After reading a few stories on how the president’s 2011 federal budget was proposing changes to coin composition. Many of these articles point out how the budget projects that changes could save the US Mint about $150 million per year after making over $777 million in circulating coins (business strikes) in fiscal year 2009. The US Mint’s Fiscal Year 2009 Annual Report says that the US Mint earned over $904 million in seigniorage from all sources.

While everyone is concentrating on the costs of changing coinage metals, there is a missing point: even if the US Mint was able obtain the copper covered zinc planchets for the cent at no cost, the US Mint will lose 0.62-cents per cent struck just for the labor and administrative costs.

In 2009, the US Mint shipped $777 million in circulating coins after shipping over $1.2 billion in 2008. The 40-percent reduction in production also was matched by a 40-percent reduction in the amount the US Mint spent on the metals. In other words, the increase in the costs of metals between 2008 and 2009 was minimal. However, the cost to produce the 40-percent fewer coins cost the US Mint 1.1-percent more in 2009! With presses sitting idle for long periods of time for the first time in many years, the US Mint paid $98.1 million in 2009 for striking few coins and costing $97 million in 2008.

The US Mint documents the costs in the Annual Report as Sales, General & Administrative (SGA). In the Annual Report the reported SGA from 2006 through 2009 has remained stable. Increases have roughly followed the rate of inflation. When looking at the SGA for individual coins, the US Mint spent $65.3 million to sell $459 million one-dollar coins to the Federal Reserve in 2009. In 2008, it cost $52.2 million to sell $475 million one-dollar coins.

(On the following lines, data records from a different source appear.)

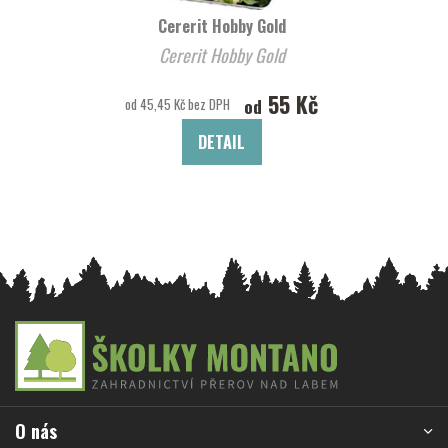
Cererit Hobby Gold
Cererit Hobby Gold
55 Kč
od
od 45,45 Kč bez DPH
DETAIL
Z
á
p
a
O nás
t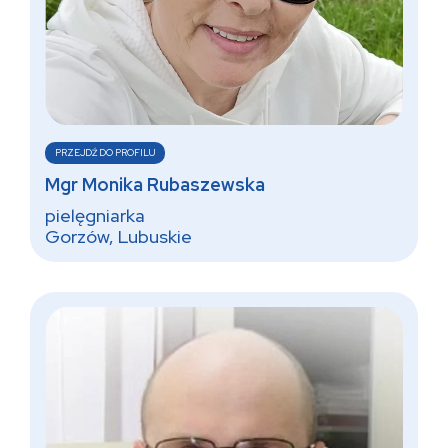
PRZEJDŹ DO PROFILU
Mgr Monika Rubaszewska
pielęgniarka
Gorzów, Lubuskie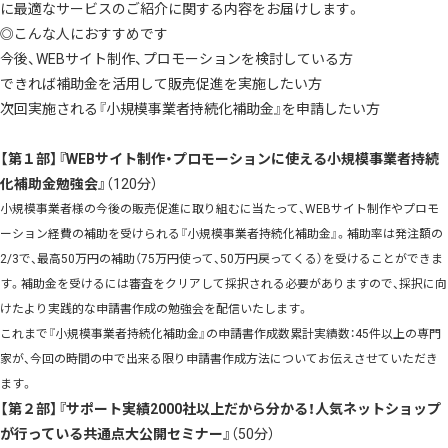
に最適なサービスのご紹介に関する内容をお届けします。
◎こんな人におすすめです
今後、WEBサイト制作、プロモーションを検討している方
できれば補助金を活用して販売促進を実施したい方
次回実施される『小規模事業者持続化補助金』を申請したい方
【第１部】『WEBサイト制作・プロモーションに使える小規模事業者持続
化補助金勉強会』
（120分）
小規模事業者様の今後の販売促進に取り組むに当たって、WEBサイト制作やプロモ
ーション経費の補助を受けられる『小規模事業者持続化補助金』。補助率は発注額の
2/3で、最高50万円の補助（75万円使って、50万円戻ってくる）を受けることができま
す。補助金を受けるには審査をクリアして採択される必要がありますので、採択に向
けたより実践的な申請書作成の勉強会を配信いたします。
これまで『小規模事業者持続化補助金』の申請書作成数累計実績数：45件以上の専門
家が、今回の時間の中で出来る限り申請書作成方法についてお伝えさせていただき
ます。
【第２部】『サポート実績2000社以上だから分かる！人気ネットショップ
が行っている共通点大公開セミナー』
（50分）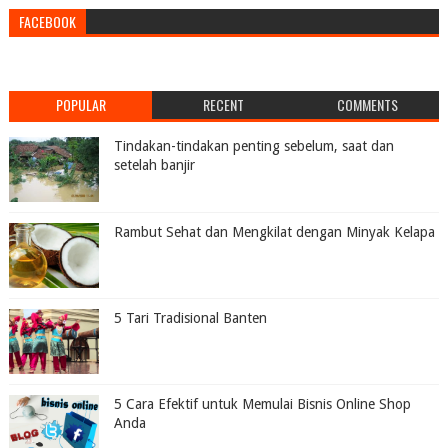
FACEBOOK
POPULAR
RECENT
COMMENTS
Tindakan-tindakan penting sebelum, saat dan
setelah banjir
Rambut Sehat dan Mengkilat dengan Minyak Kelapa
5 Tari Tradisional Banten
5 Cara Efektif untuk Memulai Bisnis Online Shop
Anda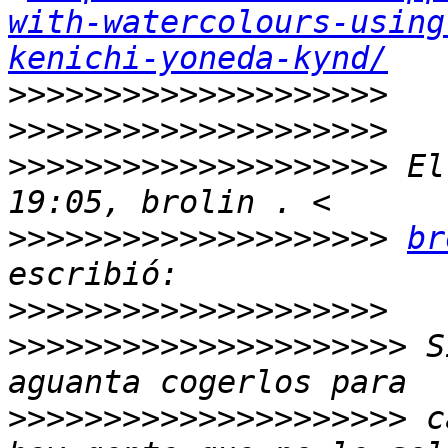
with-watercolours-using
kenichi-yoneda-kynd/
>>>>>>>>>>>>>>>>>>>>
>>>>>>>>>>>>>>>>>>>>
>>>>>>>>>>>>>>>>>>>>
 El
>>>>>>>>>>>>>>>>>>>>
br
>>>>>>>>>>>>>>>>>>>>
>>>>>>>>>>>>>>>>>>>>>
 S
>>>>>>>>>>>>>>>>>>>>>
 c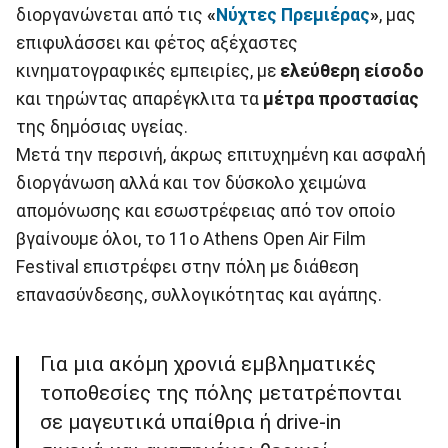
διοργανώνεται από τις
«
Νύχτες Πρεμιέρας
»
, μας
επιφυλάσσει και φέτος αξέχαστες
κινηματογραφικές εμπειρίες, με
ελεύθερη είσοδο
και τηρώντας απαρέγκλιτα τα
μέτρα προστασίας
της δημόσιας υγείας.
Μετά την περσινή, άκρως επιτυχημένη και ασφαλή
διοργάνωση αλλά και τον δύσκολο χειμώνα
απομόνωσης και εσωστρέφειας από τον οποίο
βγαίνουμε όλοι, το 11ο Athens Open Air Film
Festival επιστρέφει στην πόλη με διάθεση
επανασύνδεσης, συλλογικότητας και αγάπης.
Για μια ακόμη χρονιά εμβληματικές
τοποθεσίες της πόλης μετατρέπονται
σε μαγευτικά υπαίθρια ή drive-in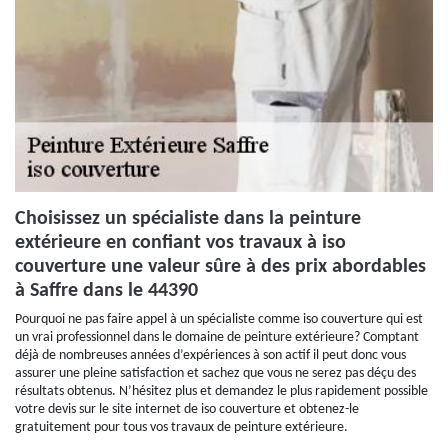
Choisissez un spécialiste dans la peinture
extérieure en confiant vos travaux à iso
couverture une valeur sûre à des prix abordables
à Saffre dans le 44390
Pourquoi ne pas faire appel à un spécialiste comme iso couverture qui est
un vrai professionnel dans le domaine de peinture extérieure? Comptant
déjà de nombreuses années d’expériences à son actif il peut donc vous
assurer une pleine satisfaction et sachez que vous ne serez pas déçu des
résultats obtenus. N’hésitez plus et demandez le plus rapidement possible
votre devis sur le site internet de iso couverture et obtenez-le
gratuitement pour tous vos travaux de peinture extérieure.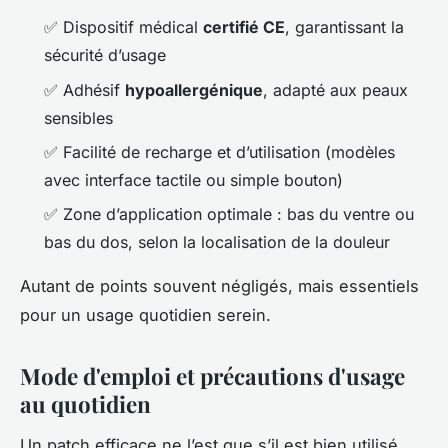
✅ Dispositif médical
certifié CE
, garantissant la
sécurité d’usage
✅ Adhésif
hypoallergénique
, adapté aux peaux
sensibles
✅ Facilité de recharge et d’utilisation (modèles
avec interface tactile ou simple bouton)
✅ Zone d’application optimale : bas du ventre ou
bas du dos, selon la localisation de la douleur
Autant de points souvent négligés, mais essentiels
pour un usage quotidien serein.
Mode d'emploi et précautions d'usage
au quotidien
Un patch efficace ne l’est que s’il est bien utilisé.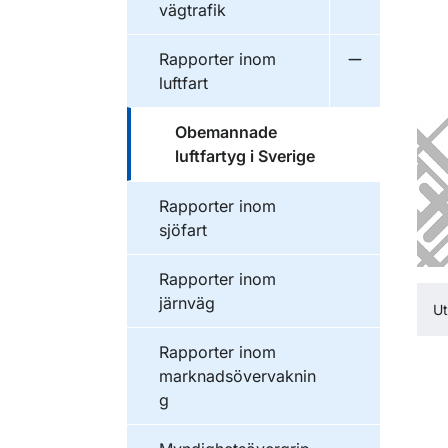
vägtrafik
Publikationer inom
Rapporter inom
Undermeny f
luftfart
Publikationer inom
Obemannade
luftfartyg i Sverige
Publikationer inom
Rapporter inom
sjöfart
Publikationer inom
Rapporter inom
järnväg
U
Publikationer inom
Rapporter inom
marknadsövervaknin
g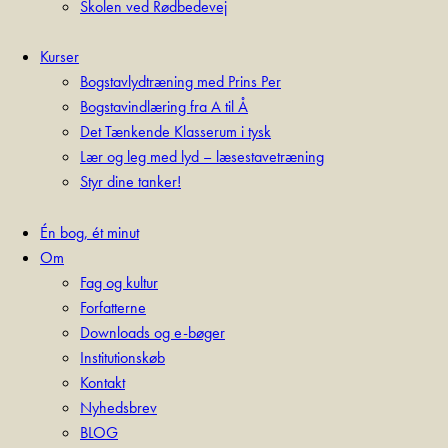
Skolen ved Rødbedevej
Kurser
Bogstavlydtræning med Prins Per
Bogstavindlæring fra A til Å
Det Tænkende Klasserum i tysk
Lær og leg med lyd – læsestavetræning
Styr dine tanker!
Én bog, ét minut
Om
Fag og kultur
Forfatterne
Downloads og e-bøger
Institutionskøb
Kontakt
Nyhedsbrev
BLOG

The US Mint’s core responsibility is to manufacture the coins required by the Federal Reserve for commerce. In 2009, the seigniorage for business strikes was $427.8 million while making $32.7 million for bullion sales.

The problem is not the cost of the metals. The problem is the inefficiency of operations at the US Mint. “In FY 2009,” the US Mint’s FY2009 Annual Report reads, “the worsening economic environment challenged our ability to maintain efficient manufacturing operations but also presented opportunities for long-term efficiency gains.” Then where are the efficiencies? If the US Mint has an efficient manufacturing process, then why did it cost the US Mint 1.1-percent more in 2009 to producing 40-percent fewer coins than they did in 2008?

If the Obama Administration wants the US Mint to produce more in seigniorage, then the place to start is to immediately replace the political hack that is the current director. A replacement should be someone that has had a manufacturing background working in a regulated environment to lead the US Mint forward.